Problem description — When a line of the entries below contains "значит", it counts once; state how many such lines there are and nothing else.

**** Data provided ****

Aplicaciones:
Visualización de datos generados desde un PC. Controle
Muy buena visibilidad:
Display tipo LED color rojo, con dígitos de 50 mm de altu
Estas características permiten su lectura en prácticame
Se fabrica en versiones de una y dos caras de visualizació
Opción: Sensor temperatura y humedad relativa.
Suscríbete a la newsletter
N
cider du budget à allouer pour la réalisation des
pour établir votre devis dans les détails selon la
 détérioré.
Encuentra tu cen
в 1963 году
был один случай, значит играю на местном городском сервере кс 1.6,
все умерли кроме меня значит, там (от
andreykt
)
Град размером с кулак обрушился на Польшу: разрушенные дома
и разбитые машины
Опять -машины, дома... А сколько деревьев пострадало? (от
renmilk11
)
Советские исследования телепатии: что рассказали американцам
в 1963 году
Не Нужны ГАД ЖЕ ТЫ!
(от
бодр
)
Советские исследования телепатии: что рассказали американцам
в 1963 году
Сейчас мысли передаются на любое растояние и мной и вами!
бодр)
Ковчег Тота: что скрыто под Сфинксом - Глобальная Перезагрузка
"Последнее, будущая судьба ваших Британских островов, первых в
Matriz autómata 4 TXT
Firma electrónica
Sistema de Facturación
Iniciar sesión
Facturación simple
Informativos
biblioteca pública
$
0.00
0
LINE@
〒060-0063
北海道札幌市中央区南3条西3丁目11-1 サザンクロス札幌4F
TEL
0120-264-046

****
**** Data provided ****

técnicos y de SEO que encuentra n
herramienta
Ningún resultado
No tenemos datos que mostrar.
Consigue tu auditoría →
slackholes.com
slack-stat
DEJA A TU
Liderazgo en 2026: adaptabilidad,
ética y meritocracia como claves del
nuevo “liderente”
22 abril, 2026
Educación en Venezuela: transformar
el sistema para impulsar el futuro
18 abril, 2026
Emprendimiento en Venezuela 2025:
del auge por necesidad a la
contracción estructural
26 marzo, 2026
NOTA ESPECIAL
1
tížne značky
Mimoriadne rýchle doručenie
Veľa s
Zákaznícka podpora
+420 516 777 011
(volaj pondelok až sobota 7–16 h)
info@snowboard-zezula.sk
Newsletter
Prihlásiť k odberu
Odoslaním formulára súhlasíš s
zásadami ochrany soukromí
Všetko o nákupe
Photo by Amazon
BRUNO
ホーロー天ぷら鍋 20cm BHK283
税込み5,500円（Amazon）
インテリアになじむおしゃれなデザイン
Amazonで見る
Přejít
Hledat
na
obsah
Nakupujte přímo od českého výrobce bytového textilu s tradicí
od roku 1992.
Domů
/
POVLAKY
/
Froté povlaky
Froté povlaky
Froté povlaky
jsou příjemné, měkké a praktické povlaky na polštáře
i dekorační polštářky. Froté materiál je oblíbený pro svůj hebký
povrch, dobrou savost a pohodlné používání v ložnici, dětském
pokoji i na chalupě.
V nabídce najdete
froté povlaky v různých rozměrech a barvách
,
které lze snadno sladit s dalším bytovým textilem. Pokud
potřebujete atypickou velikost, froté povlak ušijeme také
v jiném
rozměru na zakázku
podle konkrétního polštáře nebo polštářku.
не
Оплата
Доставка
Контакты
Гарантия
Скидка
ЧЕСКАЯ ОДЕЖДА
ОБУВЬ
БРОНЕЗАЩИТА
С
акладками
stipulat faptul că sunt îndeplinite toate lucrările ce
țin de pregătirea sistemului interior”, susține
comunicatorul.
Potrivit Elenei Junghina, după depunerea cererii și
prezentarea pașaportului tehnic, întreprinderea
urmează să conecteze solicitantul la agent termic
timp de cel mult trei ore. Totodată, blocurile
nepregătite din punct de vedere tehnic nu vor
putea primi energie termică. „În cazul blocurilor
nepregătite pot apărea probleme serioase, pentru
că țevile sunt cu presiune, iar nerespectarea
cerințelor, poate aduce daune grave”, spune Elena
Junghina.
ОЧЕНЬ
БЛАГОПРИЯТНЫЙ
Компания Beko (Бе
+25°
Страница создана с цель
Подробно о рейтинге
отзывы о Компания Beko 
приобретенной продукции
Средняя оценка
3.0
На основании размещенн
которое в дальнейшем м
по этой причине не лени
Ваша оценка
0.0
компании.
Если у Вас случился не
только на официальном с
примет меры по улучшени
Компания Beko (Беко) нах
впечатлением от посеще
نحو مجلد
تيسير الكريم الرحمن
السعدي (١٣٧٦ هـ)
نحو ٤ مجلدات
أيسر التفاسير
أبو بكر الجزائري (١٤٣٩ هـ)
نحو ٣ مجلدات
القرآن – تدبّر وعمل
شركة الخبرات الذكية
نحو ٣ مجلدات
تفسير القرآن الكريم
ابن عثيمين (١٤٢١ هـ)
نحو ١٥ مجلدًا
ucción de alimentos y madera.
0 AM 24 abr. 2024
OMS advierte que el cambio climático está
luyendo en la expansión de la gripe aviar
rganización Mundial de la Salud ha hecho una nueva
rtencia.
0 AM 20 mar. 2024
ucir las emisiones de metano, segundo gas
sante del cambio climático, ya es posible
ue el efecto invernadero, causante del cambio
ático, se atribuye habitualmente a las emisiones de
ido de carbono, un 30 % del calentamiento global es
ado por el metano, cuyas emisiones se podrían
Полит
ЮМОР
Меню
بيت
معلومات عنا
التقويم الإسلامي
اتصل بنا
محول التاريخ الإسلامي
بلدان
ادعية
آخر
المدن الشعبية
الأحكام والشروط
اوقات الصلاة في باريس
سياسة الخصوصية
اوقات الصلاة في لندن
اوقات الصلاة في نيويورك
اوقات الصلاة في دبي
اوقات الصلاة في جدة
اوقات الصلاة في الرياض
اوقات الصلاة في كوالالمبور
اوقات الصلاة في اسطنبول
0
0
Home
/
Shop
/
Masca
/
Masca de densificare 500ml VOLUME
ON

****

Answer for the task — 2